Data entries
--------------------

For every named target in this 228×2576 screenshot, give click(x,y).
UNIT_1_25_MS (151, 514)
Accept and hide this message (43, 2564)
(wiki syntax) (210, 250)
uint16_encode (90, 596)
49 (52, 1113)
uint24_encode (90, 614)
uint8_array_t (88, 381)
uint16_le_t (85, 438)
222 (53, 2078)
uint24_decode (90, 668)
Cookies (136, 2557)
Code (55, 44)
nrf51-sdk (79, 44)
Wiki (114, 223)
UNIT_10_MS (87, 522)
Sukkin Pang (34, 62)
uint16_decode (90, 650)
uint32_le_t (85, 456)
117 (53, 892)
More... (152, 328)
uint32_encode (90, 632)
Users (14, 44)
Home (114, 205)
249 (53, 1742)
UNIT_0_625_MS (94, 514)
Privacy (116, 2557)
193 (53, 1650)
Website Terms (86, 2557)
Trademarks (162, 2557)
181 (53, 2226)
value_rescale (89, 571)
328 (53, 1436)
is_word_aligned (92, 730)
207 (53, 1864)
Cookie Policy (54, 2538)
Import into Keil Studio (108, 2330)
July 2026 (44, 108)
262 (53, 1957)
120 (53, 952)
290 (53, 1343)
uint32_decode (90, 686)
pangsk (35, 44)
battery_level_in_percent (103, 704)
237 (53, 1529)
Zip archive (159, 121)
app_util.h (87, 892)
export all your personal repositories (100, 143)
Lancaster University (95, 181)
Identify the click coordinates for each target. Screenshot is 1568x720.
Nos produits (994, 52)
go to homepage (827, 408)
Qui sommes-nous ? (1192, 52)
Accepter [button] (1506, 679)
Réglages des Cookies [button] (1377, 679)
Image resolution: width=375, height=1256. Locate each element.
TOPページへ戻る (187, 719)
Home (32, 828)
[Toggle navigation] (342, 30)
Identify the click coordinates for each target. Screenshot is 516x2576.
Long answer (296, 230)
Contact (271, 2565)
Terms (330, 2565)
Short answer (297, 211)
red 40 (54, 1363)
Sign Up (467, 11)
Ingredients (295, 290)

--------------------

All that belongs in your answer is the stretch of entries above from the line with "Home (114, 205)" through the line with "[Toggle navigation] (342, 30)", printed exactly.

Solved problem:
Home (114, 205)
249 (53, 1742)
UNIT_0_625_MS (94, 514)
Privacy (116, 2557)
193 (53, 1650)
Website Terms (86, 2557)
Trademarks (162, 2557)
181 (53, 2226)
value_rescale (89, 571)
328 (53, 1436)
is_word_aligned (92, 730)
207 (53, 1864)
Cookie Policy (54, 2538)
Import into Keil Studio (108, 2330)
July 2026 (44, 108)
262 (53, 1957)
120 (53, 952)
290 (53, 1343)
uint32_decode (90, 686)
pangsk (35, 44)
battery_level_in_percent (103, 704)
237 (53, 1529)
Zip archive (159, 121)
app_util.h (87, 892)
export all your personal repositories (100, 143)
Lancaster University (95, 181)
Identify the click coordinates for each target. Screenshot is 1568x720.
Nos produits (994, 52)
go to homepage (827, 408)
Qui sommes-nous ? (1192, 52)
Accepter [button] (1506, 679)
Réglages des Cookies [button] (1377, 679)
Image resolution: width=375, height=1256. Locate each element.
TOPページへ戻る (187, 719)
Home (32, 828)
[Toggle navigation] (342, 30)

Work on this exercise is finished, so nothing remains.